Por qué el boicot

Por un boicot selectivo y razonado

Abogamos por un boicot racional, no a todos los productos catalanes, sino a los productos de empresas nacionalistas catalanas. Los catalanes “normales” son nuestros hermanos, y los tratamos como a cualquier conciudadano español, manteniendo nuestras relaciones afectivas y comerciales. En cambio, a las empresas nazis, a los empresarios nazis, a esas ovejas negras de la familia española, que por desgracia debemos soportar y tenemos que gestionar, nuestro deber moral, como conciudadanos decentes, es hacerles conscientes de que están llenos de odio gratuito, y  de la enorme estupidez de su odio infundado. Y no hay mejor medio para ello, pacífico y eficaz, que el boicot.

En esta página aportamos información sobre empresas o empresarios que se han posicionado claramente como secesionistas radicales. Lo tenemos claro: no les haremos más fuertes con nuestro dinero.

 

El boicot no es una medida extrema

El boicot no es una medida extrema, al contrario, es una actuación muy razonable. El boicot ayuda a mantener España unida.

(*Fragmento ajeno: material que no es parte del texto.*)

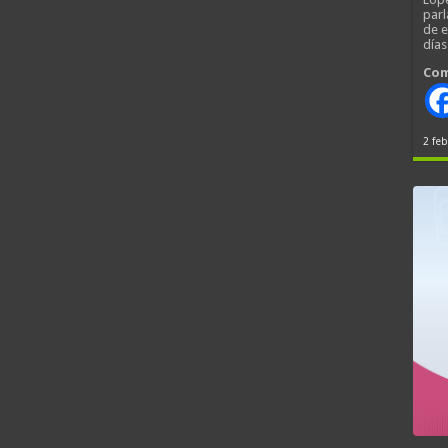
parl
de 
día
Com
2 feb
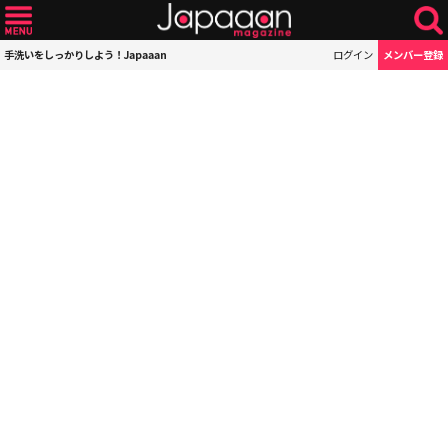
手洗いをしっかりしよう！Japaaan
ログイン
メンバー登録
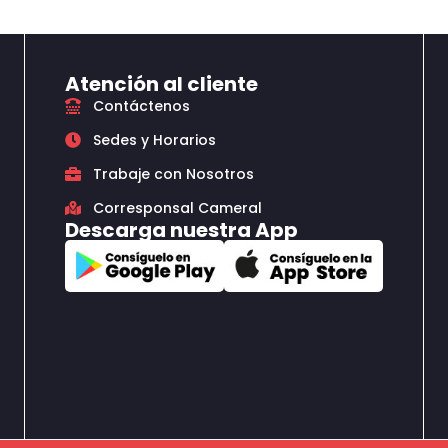
Atención al cliente
Contáctenos
Sedes y Horarios
Trabaje con Nosotros
Corresponsal Cameral
Descarga nuestra App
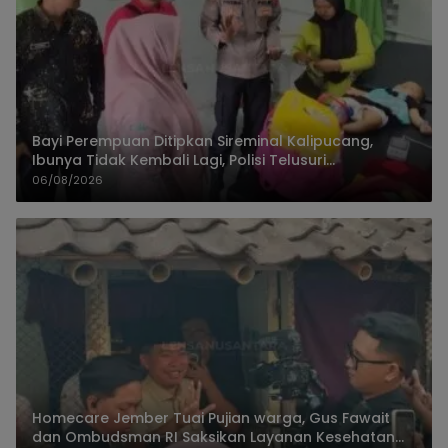
Bayi Perempuan Ditipkan Sireminal Kalipucang,
Ibunya Tidak Kembali Lagi, Polisi Telusuri
Keberadaan Orang Tua
06/08/2026
Homecare Jember Tuai Pujian warga, Gus Fawait
dan Ombudsman RI Saksikan Layanan Kesehatan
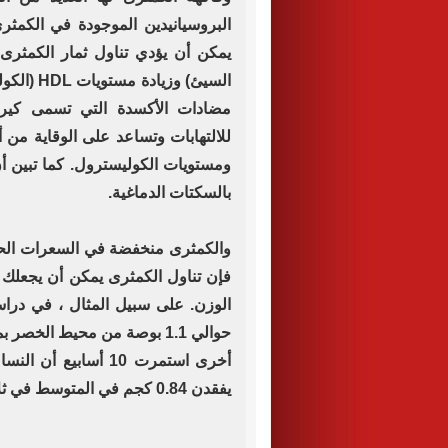
البروسيانيدين الموجودة في الكمثر
السيئ) وز
مضادات الأكسدة التي تسمى كير
للالتهابات وتساعد على الوقاية م
ومستويات الكوليسترول. كما تبين أن
بالسكتات الدماغية.
والكمثرى منخفضة في السعرات الحرار
فإن تناول الكمثرى يمكن أن يجعلك ت
حوالي 1.1 بوصة من محيط الخص
أخرى استمرت 10 أسابي
يفقدن 0.84 كجم في المتوسط في ثلاثة أسابيع.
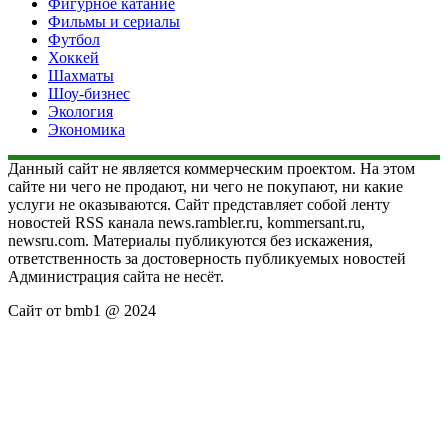
Фигурное катание
Фильмы и сериалы
Футбол
Хоккей
Шахматы
Шоу-бизнес
Экология
Экономика
Данный сайт не является коммерческим проектом. На этом
сайте ни чего не продают, ни чего не покупают, ни какие
услуги не оказываются. Сайт представляет собой ленту
новостей RSS канала news.rambler.ru, kommersant.ru,
newsru.com. Материалы публикуются без искажения,
ответственность за достоверность публикуемых новостей
Администрация сайта не несёт.
Сайт от bmb1 @ 2024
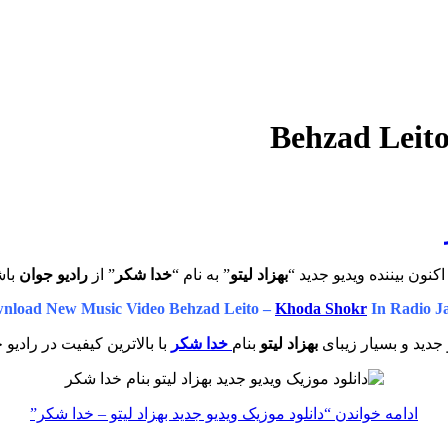
کنون بیننده ویدیو جدید “
بهزاد لیتو
” به نام “
خدا شکر
” از
رادیو جوان
باش
nload New Music Video
Behzad Leito –
Khoda Shokr
In Radio J
 جدید و بسیار زیبای
بهزاد لیتو
بنام
خدا شکر
با بالاترین کیفیت در رادیو 
ادامه خواندن
“دانلود موزیک ویدیو جدید بهزاد لیتو – خدا شکر”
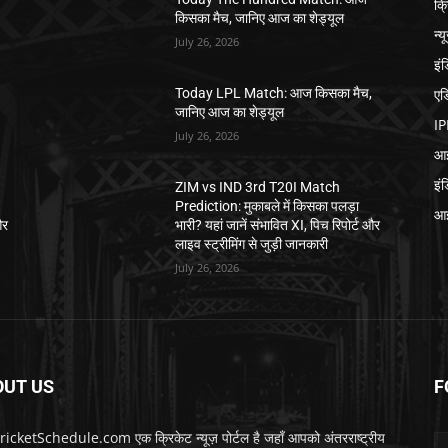
क्
किसका मैच, जानिए आज का शेड्यूल
न्य
July 26, 2026
इं
एड
,
Today LPL Match: आज किसका मैच,
जानिए आज का शेड्यूल
IP
July 26, 2026
आई
इं
ZIM vs IND 3rd T20I Match
Prediction: मुकाबले में किसका पलड़ा
आई
और
भारी? यहां जानें संभावित XI, पिच रिपोर्ट और
लाइव स्ट्रीमिंग से जुड़ी जानकारी
July 26, 2026
OUT US
F
icketSchedule.com एक क्रिकेट न्यूज़ पोर्टल है जहाँ आपको अंतरराष्ट्रीय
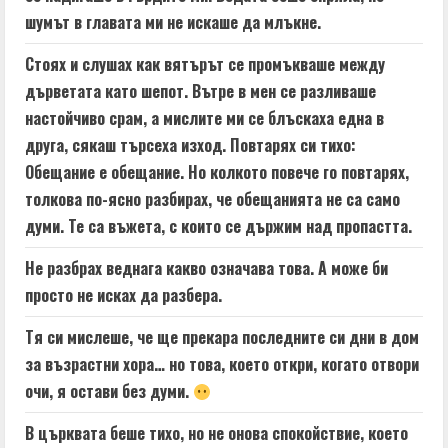
шумът в главата ми не искаше да млъкне.
Стоях и слушах как вятърът се промъкваше между
дърветата като шепот. Вътре в мен се разливаше
настойчиво срам, а мислите ми се блъскаха една в
друга, сякаш търсеха изход. Повтарях си тихо:
Обещание е обещание. Но колкото повече го повтарях,
толкова по-ясно разбирах, че обещанията не са само
думи. Те са въжета, с които се държим над пропастта.
Не разбрах веднага какво означава това. А може би
просто не исках да разбера.
Тя си мислеше, че ще прекара последните си дни в дом
за възрастни хора… но това, което откри, когато отвори
очи, я остави без думи.
В църквата беше тихо, но не онова спокойствие, което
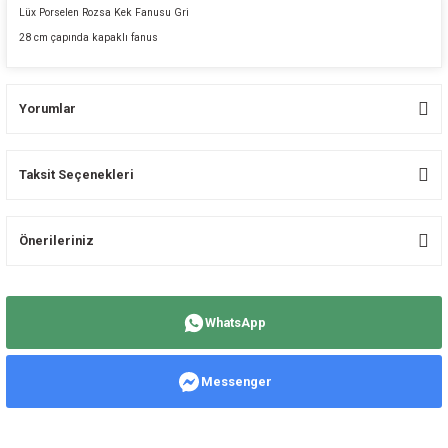
Lüx Porselen Rozsa Kek Fanusu Gri
28 cm çapında kapaklı fanus
Yorumlar
Taksit Seçenekleri
Bu ürüne ilk yorumu siz yapın!
Önerileriniz
Yorum Yaz
Bu ürünün fiyat bilgisi, resim, ürün açıklamalarında ve diğer konularda
yetersiz gördüğünüz noktaları öneri formunu kullanarak tarafımıza
WhatsApp
iletebilirsiniz.
Görüş ve önerileriniz için teşekkür ederiz.
Messenger
Ürün resmi kalitesiz, bozuk veya görüntülenemiyor.
Ürün açıklamasında eksik bilgiler bulunuyor.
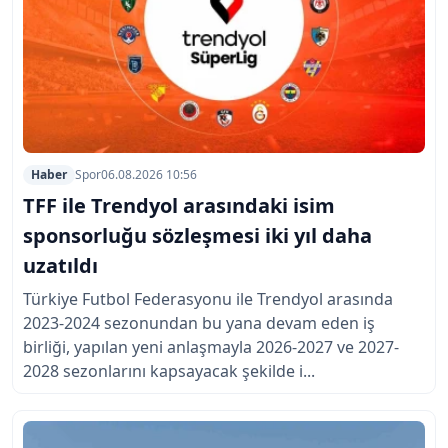
Haber
Spor
06.08.2026 10:56
TFF ile Trendyol arasındaki isim
sponsorluğu sözleşmesi iki yıl daha
uzatıldı
Türkiye Futbol Federasyonu ile Trendyol arasında
2023-2024 sezonundan bu yana devam eden iş
birliği, yapılan yeni anlaşmayla 2026-2027 ve 2027-
2028 sezonlarını kapsayacak şekilde i...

Pese a que muchos agoreros y tontos útiles claman que el boicot rompe la cohesión nacional, es justo al revés:  un boicot razonado y argumentado contra los productos nazis muestra claramente que queremos una relación sana y normal con nuestros hermanos catalanes. Pero si un catalán nazi odia España,  nos odia a nosotros, reaccionamos de forma firme pero no violenta, no comprando sus productos para hacerle saber que debe ser consciente de su odio estúpido y de que su odio tiene consecuencias. Consecuencias sobre todos los españoles y también sobre él mismo. Si hasta ahora no era consciente de que sus conciudadanos españoles le trataban “con afecto comercial”, ahora sí lo va a ser. Porque no vamos a gastar ni un céntimo en sus productos. Es lógico que no queramos enriquecer o reforzar a quienes odian a España y odian a los españoles, es decir, nos odian.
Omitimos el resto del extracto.